→ GOAL OF THE EXERCISE: Reproduce all of the entries below exactly, without images.

Saved data entries:
____

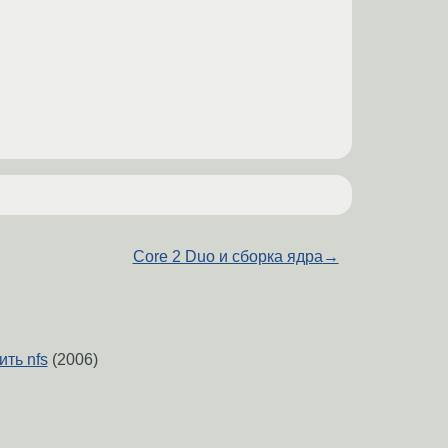
Core 2 Duo и сборка ядра
→
ть nfs
(2006)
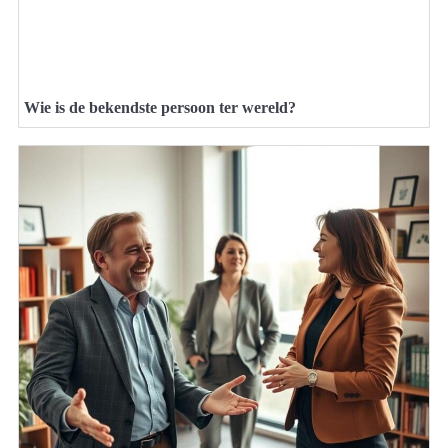
Wie is de bekendste persoon ter wereld?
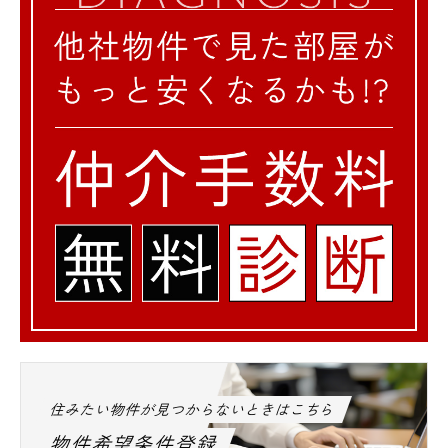
住みたい物件が見つからないときはこちら
物件希望条件登録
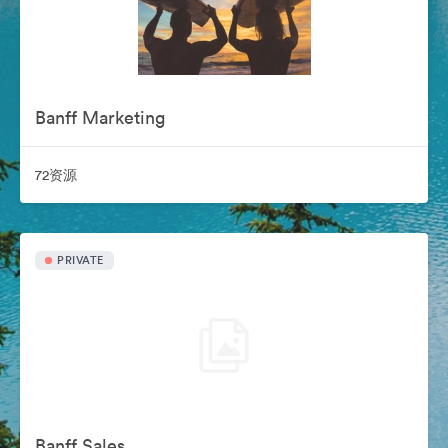
Banff Marketing
72资源
PRIVATE
Banff Sales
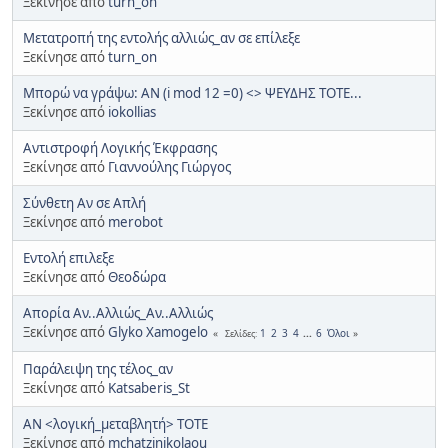
Ξεκίνησε από
turn_on
Μετατροπή της εντολής αλλιώς_αν σε επίλεξε
Ξεκίνησε από
turn_on
Μπορώ να γράψω: ΑΝ (i mod 12 =0) <> ΨΕΥΔΗΣ ΤΟΤΕ...
Ξεκίνησε από
iokollias
Αντιστροφή Λογικής Έκφρασης
Ξεκίνησε από
Γιαννούλης Γιώργος
Σύνθετη Αν σε Απλή
Ξεκίνησε από
merobot
Εντολή επιλεξε
Ξεκίνησε από
Θεοδώρα
Απορία Αν..Αλλιώς_Αν..Αλλιώς
Ξεκίνησε από
Glyko Xamogelo
1
2
3
4
...
6
Όλοι
Σελίδες
Παράλειψη της τέλος_αν
Ξεκίνησε από
Katsaberis_St
ΑΝ <λογική_μεταβλητή> ΤΟΤΕ
Ξεκίνησε από
mchatzinikolaou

____

→ RESPONSE BELOW:
Core 2 Duo и сборка ядра
→
ть nfs
(2006)
Wie is de bekendste persoon ter wereld?
住みたい物件が見つからないときはこちら
物件希望条件登録
Banff Marketing
72资源
PRIVATE
Banff Sales
Ξεκίνησε από
turn_on
Μετατροπή της εντολής αλλιώς_αν σε επίλεξε
Ξεκίνησε από
turn_on
Μπορώ να γράψω: ΑΝ (i mod 12 =0) <> ΨΕΥΔΗΣ ΤΟΤΕ...
Ξεκίνησε από
iokollias
Αντιστροφή Λογικής Έκφρασης
Ξεκίνησε από
Γιαννούλης Γιώργος
Σύνθετη Αν σε Απλή
Ξεκίνησε από
merobot
Εντολή επιλεξε
Ξεκίνησε από
Θεοδώρα
Απορία Αν..Αλλιώς_Αν..Αλλιώς
Ξεκίνησε από
Glyko Xamogelo
1
2
3
4
...
6
Όλοι
Σελίδες
Παράλειψη της τέλος_αν
Ξεκίνησε από
Katsaberis_St
ΑΝ <λογική_μεταβλητή> ΤΟΤΕ
Ξεκίνησε από
mchatzinikolaou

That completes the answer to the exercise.